EXTRACTED INFORMATION:
# # # # #
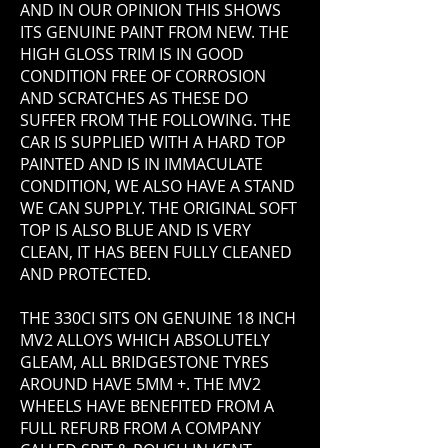
AND IN OUR OPINION THIS SHOWS
ITS GENUINE PAINT FROM NEW. THE
HIGH GLOSS TRIM IS IN GOOD
CONDITION FREE OF CORROSION
AND SCRATCHES AS THESE DO
SUFFER FROM THE FOLLOWING. THE
CAR IS SUPPLIED WITH A HARD TOP
PAINTED AND IS IN IMMACULATE
CONDITION, WE ALSO HAVE A STAND
WE CAN SUPPLY. THE ORIGINAL SOFT
TOP IS ALSO BLUE AND IS VERY
CLEAN, IT HAS BEEN FULLY CLEANED
AND PROTECTED.
THE 330CI SITS ON GENUINE 18 INCH
MV2 ALLOYS WHICH ABSOLUTELY
GLEAM, ALL BRIDGESTONE TYRES
AROUND HAVE 5MM +. THE MV2
WHEELS HAVE BENEFITED FROM A
FULL REFURB FROM A COMPANY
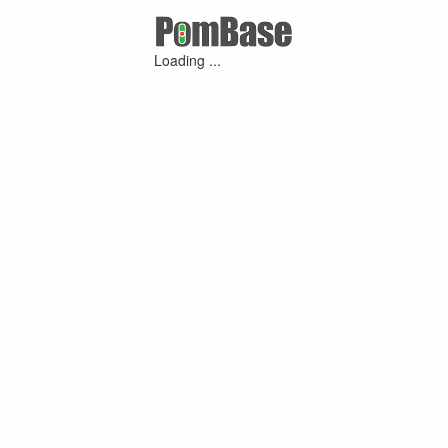
Loading ...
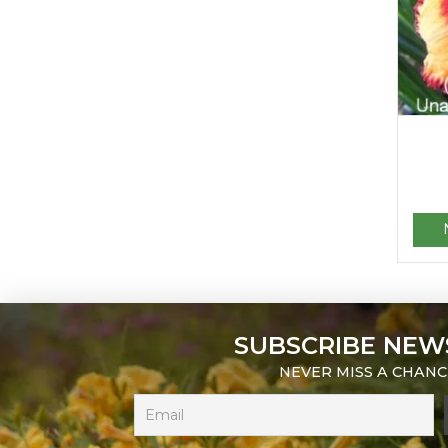
SUBSCRIBE NEW
NEVER MISS A CHANC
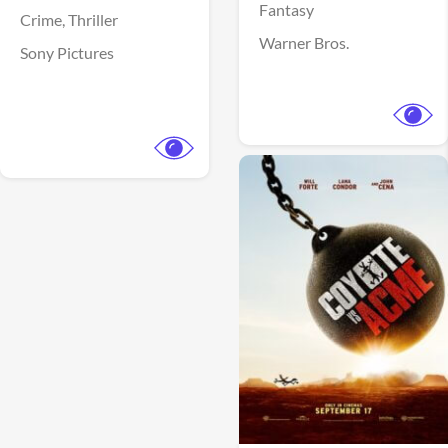
Fantasy
Crime,
Thriller
Warner Bros.
Sony Pictures
View Trailer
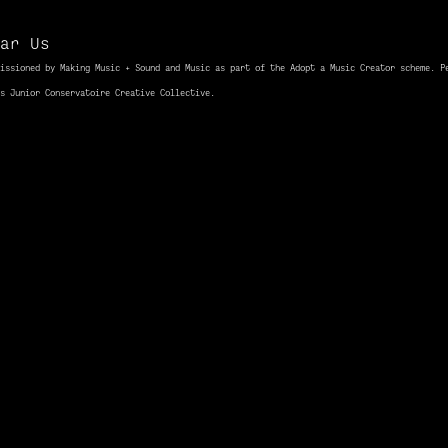
ar Us
issioned
by Making Music + Sound and Music as part of the Adopt a Music Creator scheme. P
ds Junior
Conservatoire
Creative Collective.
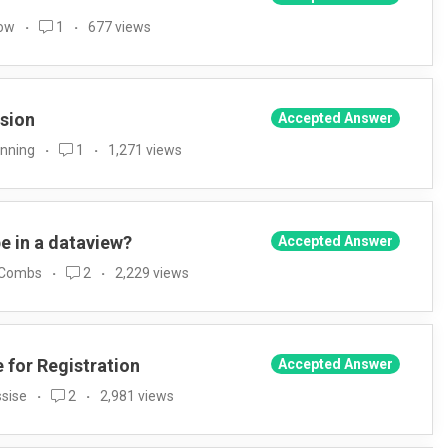
Low
1
677 views
rsion
Accepted Answer
anning
1
1,271 views
pe in a dataview?
Accepted Answer
 Combs
2
2,229 views
e for Registration
Accepted Answer
sise
2
2,981 views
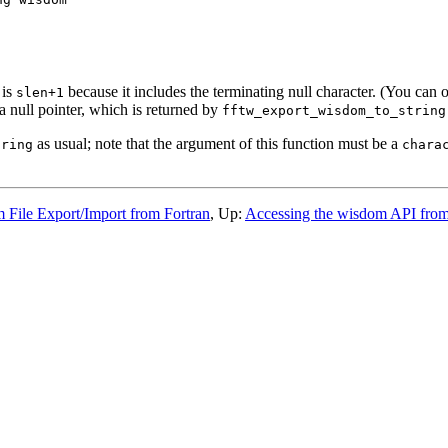
 is
because it includes the terminating null character. (You can o
slen+1
a null pointer, which is returned by
fftw_export_wisdom_to_string
as usual; note that the argument of this function must be a
tring
chara
 File Export/Import from Fortran
, Up:
Accessing the wisdom API from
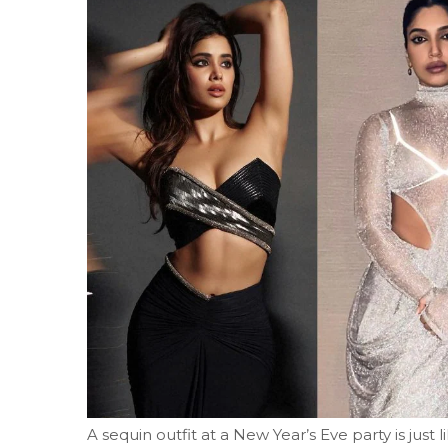
A sequin outfit at a New Year’s Eve party is just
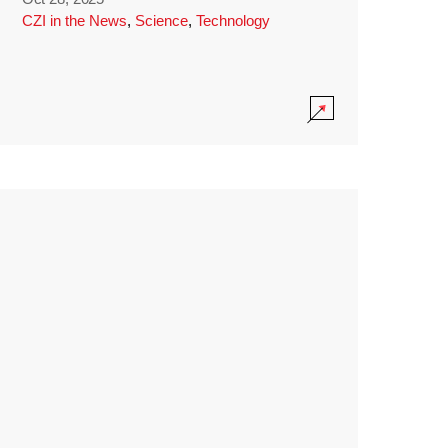
CZI in the News
,
Science
,
Technology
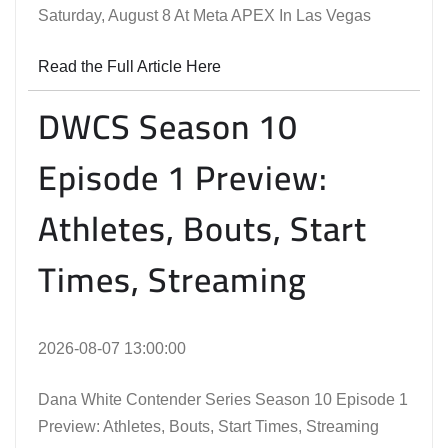
Saturday, August 8 At Meta APEX In Las Vegas
Read the Full Article Here
DWCS Season 10
Episode 1 Preview:
Athletes, Bouts, Start
Times, Streaming
2026-08-07 13:00:00
Dana White Contender Series Season 10 Episode 1
Preview: Athletes, Bouts, Start Times, Streaming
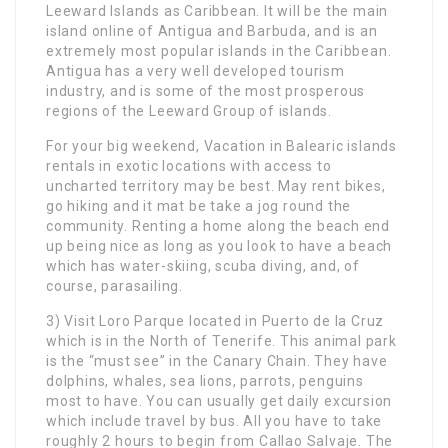
Leeward Islands as Caribbean. It will be the main
island online of Antigua and Barbuda, and is an
extremely most popular islands in the Caribbean.
Antigua has a very well developed tourism
industry, and is some of the most prosperous
regions of the Leeward Group of islands.
For your big weekend, Vacation in Balearic islands
rentals in exotic locations with access to
uncharted territory may be best. May rent bikes,
go hiking and it mat be take a jog round the
community. Renting a home along the beach end
up being nice as long as you look to have a beach
which has water-skiing, scuba diving, and, of
course, parasailing.
3) Visit Loro Parque located in Puerto de la Cruz
which is in the North of Tenerife. This animal park
is the “must see” in the Canary Chain. They have
dolphins, whales, sea lions, parrots, penguins
most to have. You can usually get daily excursion
which include travel by bus. All you have to take
roughly 2 hours to begin from Callao Salvaje. The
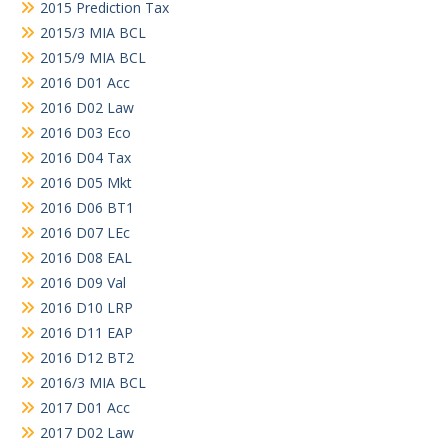
2015 Prediction Tax
2015/3 MIA BCL
2015/9 MIA BCL
2016 D01 Acc
2016 D02 Law
2016 D03 Eco
2016 D04 Tax
2016 D05 Mkt
2016 D06 BT1
2016 D07 LEc
2016 D08 EAL
2016 D09 Val
2016 D10 LRP
2016 D11 EAP
2016 D12 BT2
2016/3 MIA BCL
2017 D01 Acc
2017 D02 Law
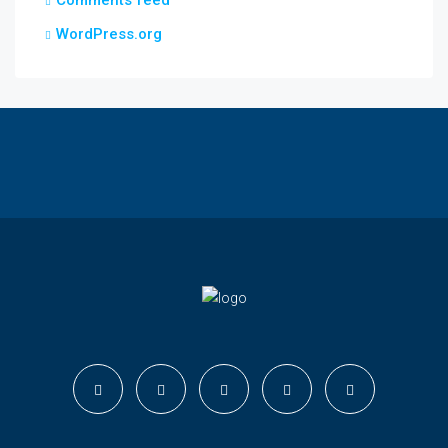
Comments feed
WordPress.org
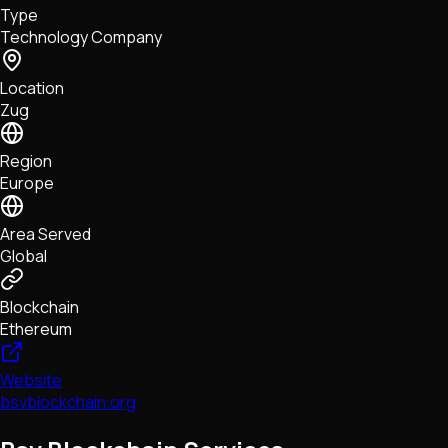
Type
NFTs • Metaverse • Gaming
Technology Company
Tech • Research • Wallets
Location
Zug
Region
Europe
Area Served
Global
Blockchain
Ethereum
Website
bsvblockchain.org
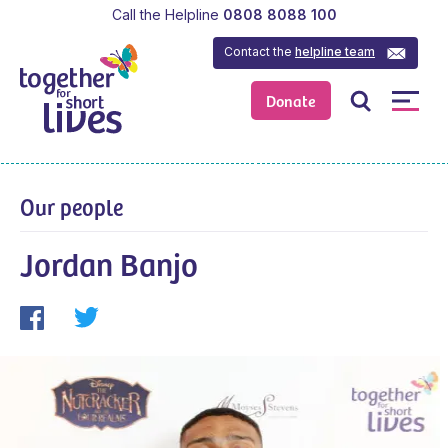
Call the Helpline
0808 8088 100
Contact the
helpline team
Donate
Our people
Jordan Banjo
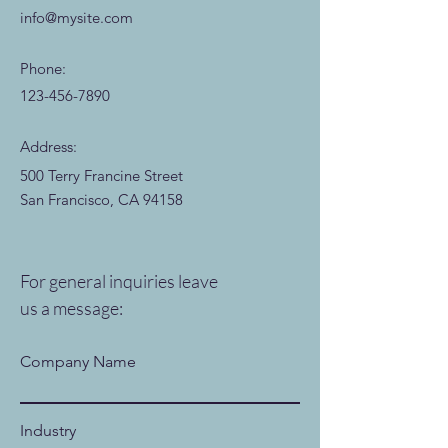
info@mysite.com
Phone:
123-456-7890
Address:
500 Terry Francine Street
San Francisco, CA 94158
For general inquiries leave
us a message:
Company Name
Industry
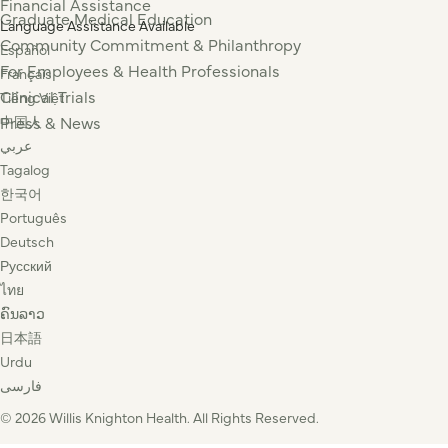
Financial Assistance
Graduate Medical Education
Language Assistance Available
Community Commitment & Philanthropy
Español
For Employees & Health Professionals
Français
Clinical Trials
Tiếng Việt
Press & News
中国人
عربي
Tagalog
한국어
Português
Deutsch
Русский
ไทย
ຄົນລາວ
日本語
Urdu
فارسی
© 2026 Willis Knighton Health. All Rights Reserved.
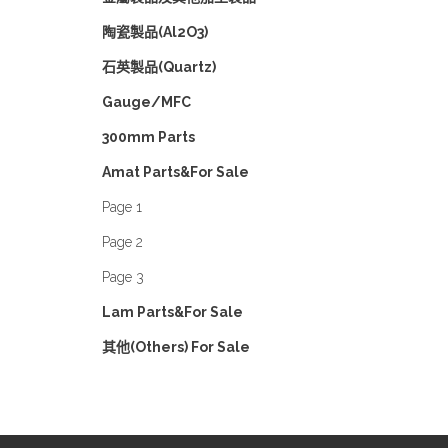
陶瓷製品(Al2O3)
石英製品(Quartz)
Gauge/MFC
300mm Parts
Amat Parts&For Sale
Page 1
Page 2
Page 3
Lam Parts&For Sale
其他(Others) For Sale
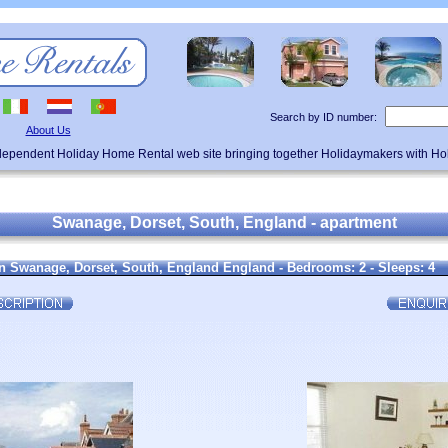
Search by ID number:
About Us
ndependent Holiday Home Rental web site bringing together Holidaymakers with H
Swanage, Dorset, South, England - apartment
n Swanage, Dorset, South, England England - Bedrooms: 2 - Sleeps: 4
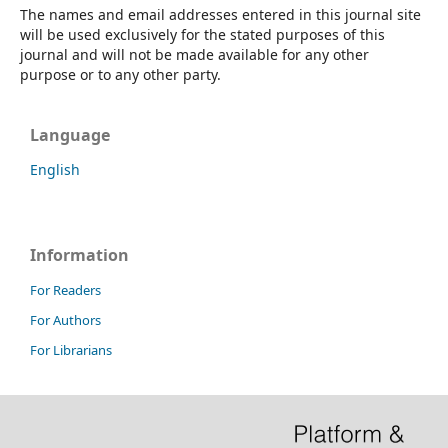
The names and email addresses entered in this journal site
will be used exclusively for the stated purposes of this
journal and will not be made available for any other
purpose or to any other party.
Language
English
Information
For Readers
For Authors
For Librarians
# # # # #
TASK ITEM:
Line count for the string "Times": give the number of lines in the listing that hold it, with no other output.

YOUR SOLUTION:
2